Little did I know that researching a 1970s urban agriculture group in Seattle would lead me hundreds of miles away across a mountain range and to the Palouse. In the early spring of 2005, I was a history doctoral student deep in dissertation mode and trying to write one of the final chapters. It focused on Seattle Tilth, a loose coalition of young people who had built an urban gardening center on the grounds of an old school in a Seattle neighborhood.

On the surface, the collective seemed like just another one of those scruffy, short-lived, hippie-back-to-the-land groups prevalent in the early 1970s. In the wake of Silent Spring, the Whole Earth Catalog, and the regional cult novel Ecotopia, activists like these indulged fantasies of a city remade with salmon swimming in daylighted streams, community gardens in vacant lots, and an endless bounty of organic kale.
We like to believe we are all researchers now, everything at our fingertips, digitized, a click away. It isn’t true. It was especially untrue in 2005. I was surprised but undeterred then when I found that many of Seattle Tilth’s records were only available hundreds of miles from the city in a little town called Pullman at an archive with an intriguing name: “MASC.”

Historians tend to take outsize pride in their efforts to discover documents in far-flung places, tracking down leads, sifting to find nuggets. So off I drove, with my wife and my infant child, over icy highways and through snow-dusted Palouse hills to find this “MASC,” the place where my sources were supposedly located.
Here I thought I was telling a story about the big city. But it turned out to be a narrative of regional relationships. Many founding members of the umbrella group Northwest Tilth discovered their vocation in agriculture programs at WSU and other eastern Washington colleges. Unhappy with the prevailing industrial agriculture system of that period, they launched a countercultural doppelganger of the land-grant mission.
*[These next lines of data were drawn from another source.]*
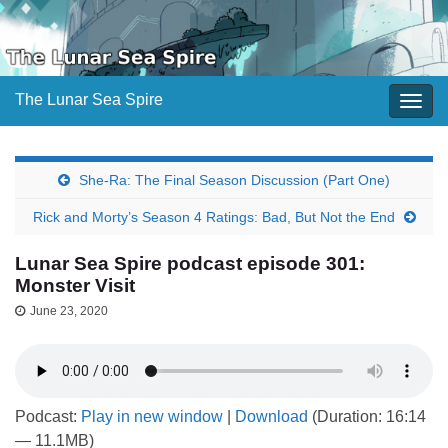
The Lunar Sea Spire
Togg
navig
She-Ra: The Final Season Discussion (Part One)
Rick and Morty’s Season 4 Ratings: Bad, But Not the End
Lunar Sea Spire podcast episode 301:
Monster Visit
June 23, 2020
Podcast:
Play in new window
|
Download
(Duration: 16:14
— 11.1MB)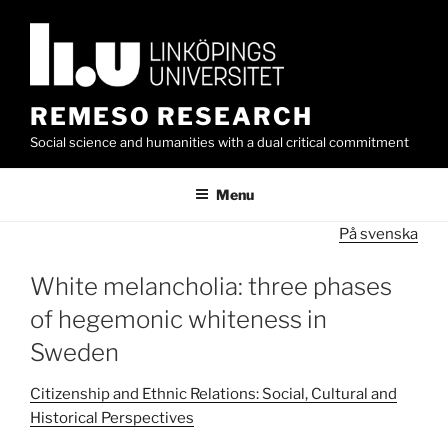
Skip
to
content
REMESO RESEARCH
Social science and humanities with a dual critical commitment
Menu
På svenska
White melancholia: three phases
of hegemonic whiteness in
Sweden
Citizenship and Ethnic Relations: Social, Cultural and
Historical Perspectives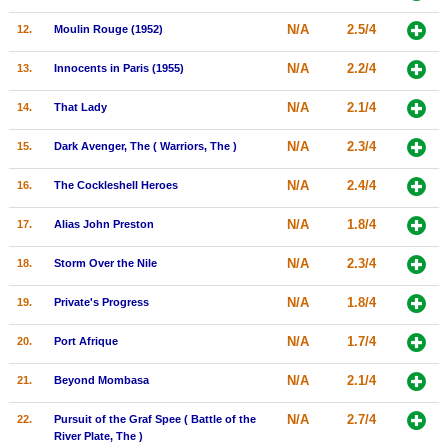
New Members
N/A
2.5/4
12.
Moulin Rouge (1952)
Member Statistics
N/A
2.2/4
13.
Innocents in Paris (1955)
Find Members
N/A
2.1/4
14.
That Lady
Search
N/A
2.3/4
15.
Dark Avenger, The ( Warriors, The )
Find Movies
N/A
2.4/4
16.
The Cockleshell Heroes
Find Lists
N/A
1.8/4
17.
Alias John Preston
Find Members
N/A
2.3/4
18.
Storm Over the Nile
Login
N/A
1.8/4
19.
Private's Progress
N/A
1.7/4
20.
Port Afrique
N/A
2.1/4
21.
Beyond Mombasa
N/A
2.7/4
22.
Pursuit of the Graf Spee ( Battle of the
River Plate, The )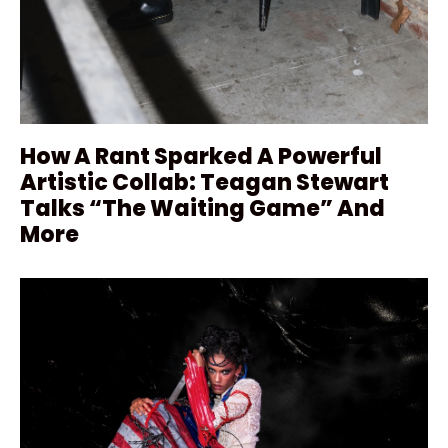
How A Rant Sparked A Powerful
Artistic Collab: Teagan Stewart
Talks “The Waiting Game” And
More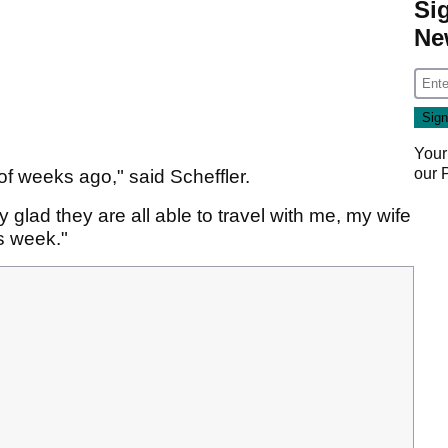
Si
Ne
Your
our
f weeks ago," said Scheffler.
ally glad they are all able to travel with me, my wife
is week."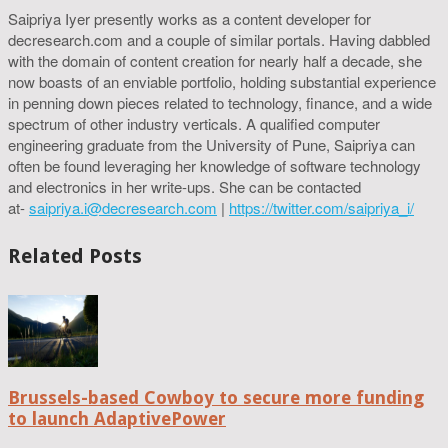
Saipriya Iyer presently works as a content developer for
decresearch.com and a couple of similar portals. Having dabbled
with the domain of content creation for nearly half a decade, she
now boasts of an enviable portfolio, holding substantial experience
in penning down pieces related to technology, finance, and a wide
spectrum of other industry verticals. A qualified computer
engineering graduate from the University of Pune, Saipriya can
often be found leveraging her knowledge of software technology
and electronics in her write-ups. She can be contacted
at-
saipriya.i@decresearch.com
|
https://twitter.com/saipriya_i/
Related Posts
Brussels-based Cowboy to secure more funding
to launch AdaptivePower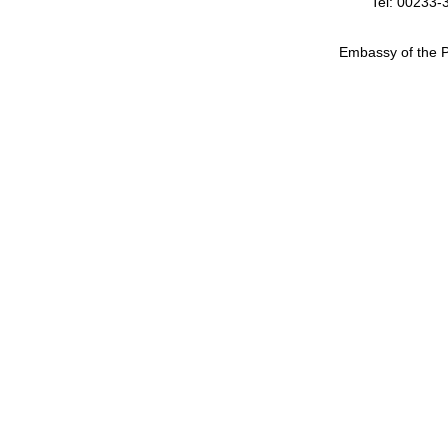
Tel: 00233-
Embassy of the P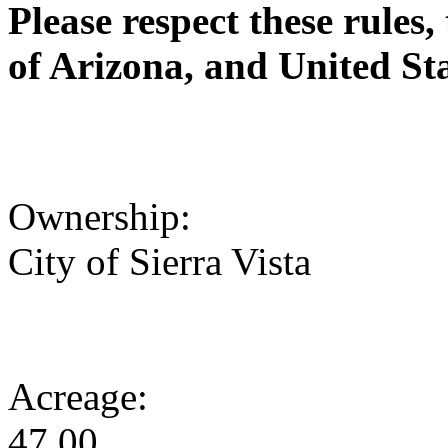
Please respect these rules, 
of Arizona, and United Sta
Ownership:
City of Sierra Vista
Acreage:
47.00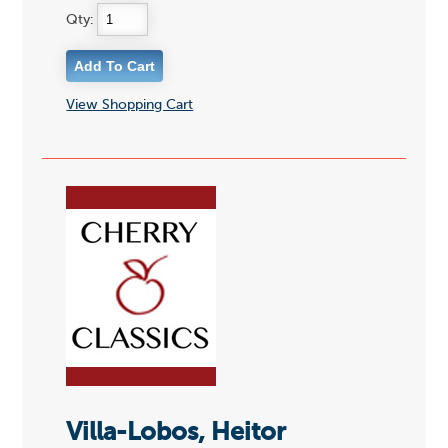
Qty:
View Shopping Cart
Villa-Lobos, Heitor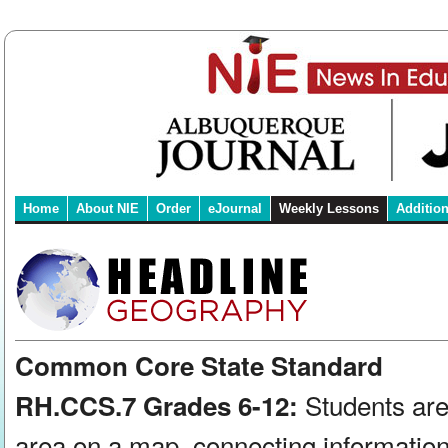
Home
About NIE
Order
eJournal
Weekly Lessons
Additio
Common Core State Standard
Students are
RH.CCS.7 Grades 6-12:
area on a map, connecting information 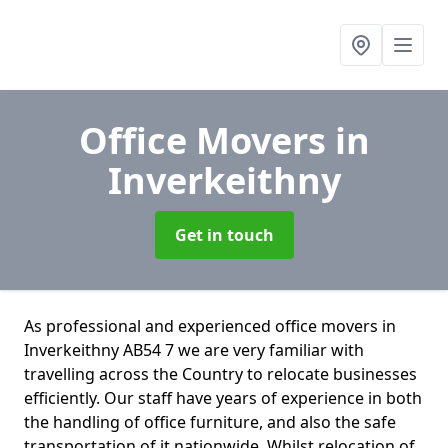
Office Movers
in
Inverkeithny
Get in touch
As professional and experienced office movers in
Inverkeithny AB54 7 we are very familiar with
travelling across the Country to relocate businesses
efficiently. Our staff have years of experience in both
the handling of office furniture, and also the safe
transportation of it nationwide. Whilst relocation of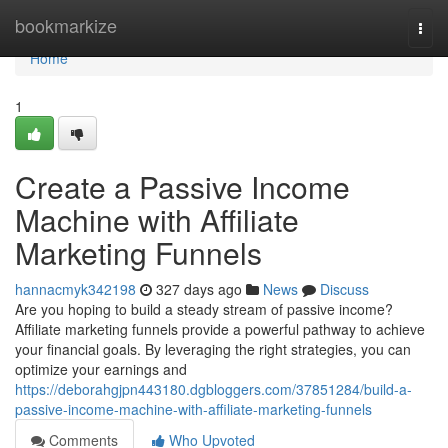
Home
bookmarkize
Togg
navi
Home
1
Create a Passive Income
Machine with Affiliate
Marketing Funnels
hannacmyk342198
327 days ago
News
Discuss
Are you hoping to build a steady stream of passive income?
Affiliate marketing funnels provide a powerful pathway to achieve
your financial goals. By leveraging the right strategies, you can
optimize your earnings and
https://deborahgjpn443180.dgbloggers.com/37851284/build-a-
passive-income-machine-with-affiliate-marketing-funnels
Comments
Who Upvoted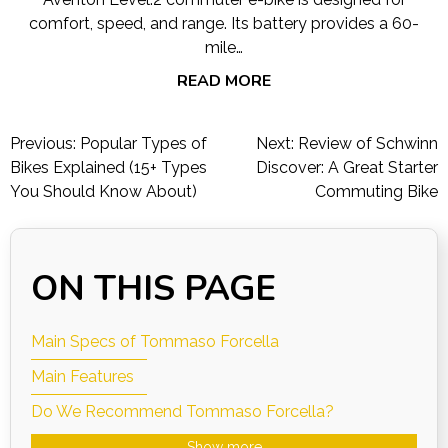
comfort, speed, and range. Its battery provides a 60-
mile…
READ MORE
Post
Previous:
Popular Types of
Next:
Review of Schwinn
navigation
Bikes Explained (15+ Types
Discover: A Great Starter
You Should Know About)
Commuting Bike
ON THIS PAGE
Main Specs of Tommaso Forcella
Main Features
Do We Recommend Tommaso Forcella?
Show more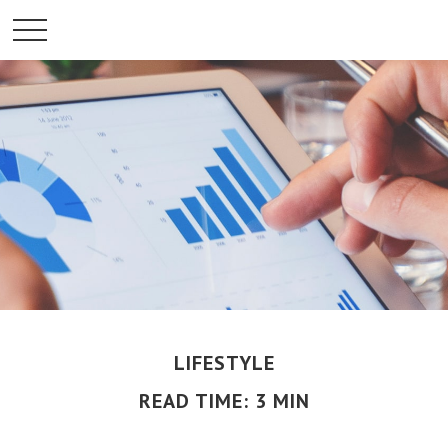
LIFESTYLE
READ TIME: 3 MIN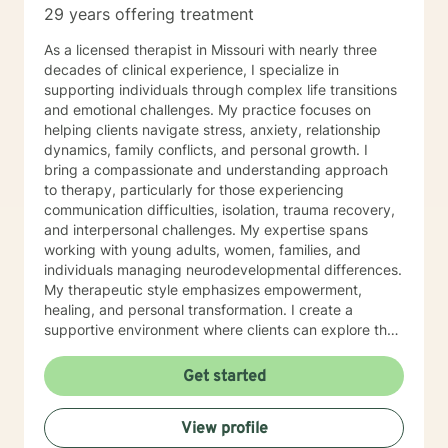
29 years offering treatment
As a licensed therapist in Missouri with nearly three
decades of clinical experience, I specialize in
supporting individuals through complex life transitions
and emotional challenges. My practice focuses on
helping clients navigate stress, anxiety, relationship
dynamics, family conflicts, and personal growth. I
bring a compassionate and understanding approach
to therapy, particularly for those experiencing
communication difficulties, isolation, trauma recovery,
and interpersonal challenges. My expertise spans
working with young adults, women, families, and
individuals managing neurodevelopmental differences.
My therapeutic style emphasizes empowerment,
healing, and personal transformation. I create a
supportive environment where clients can explore their
experiences, develop healthy coping strategies, and
work towards meaningful life changes. Whether you're
Get started
dealing with relationship issues, parenting challenges,
or personal transitions, I'm committed to walking
View profile
alongside you with genuine care and professional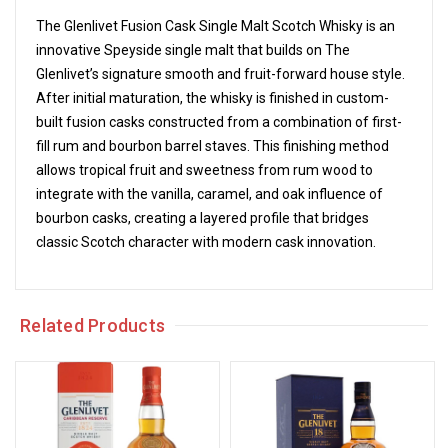
The Glenlivet Fusion Cask Single Malt Scotch Whisky is an
innovative Speyside single malt that builds on The
Glenlivet’s signature smooth and fruit-forward house style.
After initial maturation, the whisky is finished in custom-
built fusion casks constructed from a combination of first-
fill rum and bourbon barrel staves. This finishing method
allows tropical fruit and sweetness from rum wood to
integrate with the vanilla, caramel, and oak influence of
bourbon casks, creating a layered profile that bridges
classic Scotch character with modern cask innovation.
Related Products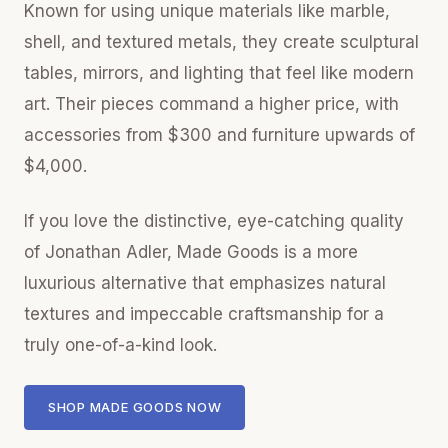
Known for using unique materials like marble,
shell, and textured metals, they create sculptural
tables, mirrors, and lighting that feel like modern
art. Their pieces command a higher price, with
accessories from $300 and furniture upwards of
$4,000.
If you love the distinctive, eye-catching quality
of Jonathan Adler, Made Goods is a more
luxurious alternative that emphasizes natural
textures and impeccable craftsmanship for a
truly one-of-a-kind look.
SHOP MADE GOODS NOW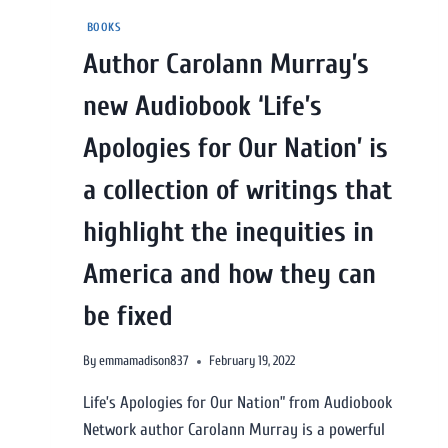
BOOKS
Author Carolann Murray’s
new Audiobook ‘Life’s
Apologies for Our Nation’ is
a collection of writings that
highlight the inequities in
America and how they can
be fixed
By
emmamadison837
February 19, 2022
Life’s Apologies for Our Nation” from Audiobook
Network author Carolann Murray is a powerful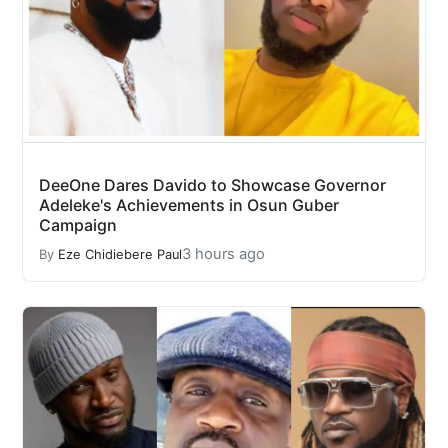
DeeOne Dares Davido to Showcase Governor
Adeleke's Achievements in Osun Guber
Campaign
3 hours ago
By
Eze Chidiebere Paul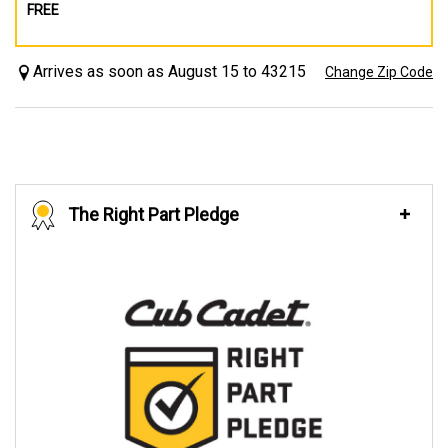
FREE
Arrives as soon as August 15 to 43215
Change Zip Code
The Right Part Pledge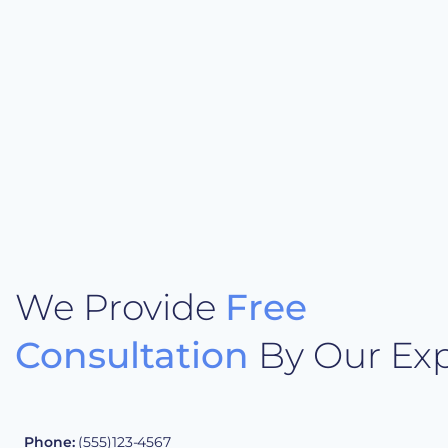
We Provide
Free
Consultation
By Our Exp
Phone:
(555)123-4567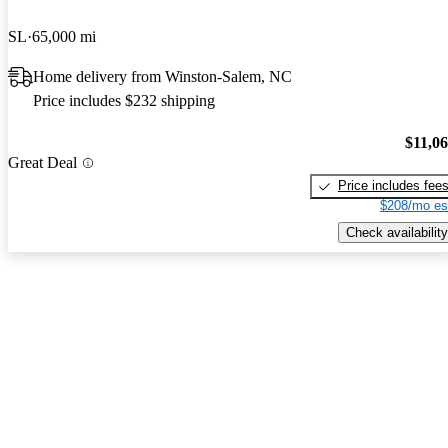
SL
65,000 mi
Home delivery from Winston-Salem, NC
Price includes $232 shipping
$11,0
Great Deal
Price includes fee
$208/mo es
Check availability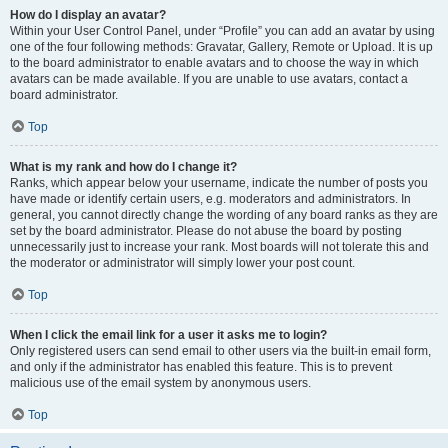
How do I display an avatar?
Within your User Control Panel, under “Profile” you can add an avatar by using
one of the four following methods: Gravatar, Gallery, Remote or Upload. It is up
to the board administrator to enable avatars and to choose the way in which
avatars can be made available. If you are unable to use avatars, contact a
board administrator.
Top
What is my rank and how do I change it?
Ranks, which appear below your username, indicate the number of posts you
have made or identify certain users, e.g. moderators and administrators. In
general, you cannot directly change the wording of any board ranks as they are
set by the board administrator. Please do not abuse the board by posting
unnecessarily just to increase your rank. Most boards will not tolerate this and
the moderator or administrator will simply lower your post count.
Top
When I click the email link for a user it asks me to login?
Only registered users can send email to other users via the built-in email form,
and only if the administrator has enabled this feature. This is to prevent
malicious use of the email system by anonymous users.
Top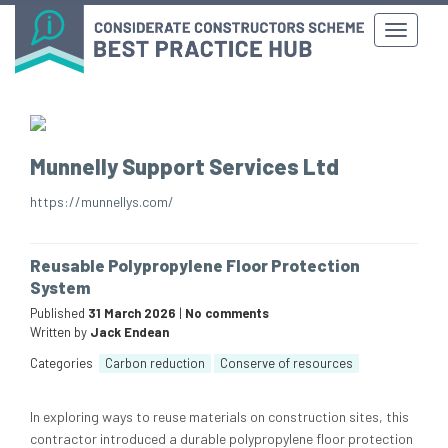
Munnelly Support Services Ltd
https://munnellys.com/
Reusable Polypropylene Floor Protection
System
Published
31 March 2026
|
No comments
Written by
Jack Endean
Categories
Carbon reduction
Conserve of resources
In exploring ways to reuse materials on construction sites, this
contractor introduced a durable polypropylene floor protection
With the help of MASC archivists, I found a trove of records documenting a regionwide network of agricultural rebels: folders stuffed with mimeographed manifestos, impassioned letters between idealistic young students about the health of soil, conference proceedings, and so many newsletters. They put their shoulders to the wheel to change the food system and educated a new generation of farmers and consumers, in city and country alike. The university’s organic agriculture program and the Tilth Association-affiliated WSU Eggert Family Organic Farm owe a lot to these founders.
By stewarding these boxes of sources, MASC made it possible for me (and others who have followed) to piece together this history.
“Is it local?” has become a cliché by now and regional “food security” a prevailing concern. But to trace the origins of these ideas and practices—what it took to launch a food revolution—required that someone hold on to ephemeral things, including dirt- and water-stained farm logs and youthful pronouncements about permaculture from long ago.

By the 1980s, Northwest Tilth and another seedling called Oregon Tilth would play key roles in the organic certification and sustainable agriculture movement in the Northwest and beyond. What I learned was not only the history of this pivotal organization, but also the link between urban and rural places that really animated their work—how they hoped to inform their comrades in places like Seattle and Portland about how to grow their own crops and where most of their food comes from.
I finally finished my dissertation. Two years later, I applied for a position teaching environmental history at WSU. I made the now-familiar drive to campus in late spring for an on-campus interview and got the job. When I began writing the book based on the original research, I could easily check my sources now with my office just steps away from MASC. I had the privilege of visiting the collection at my leisure as I got to know my new colleagues in the libraries.
And so, the seeds of my research and my career, unearthed in a distant archive, ultimately blossomed just across the quad.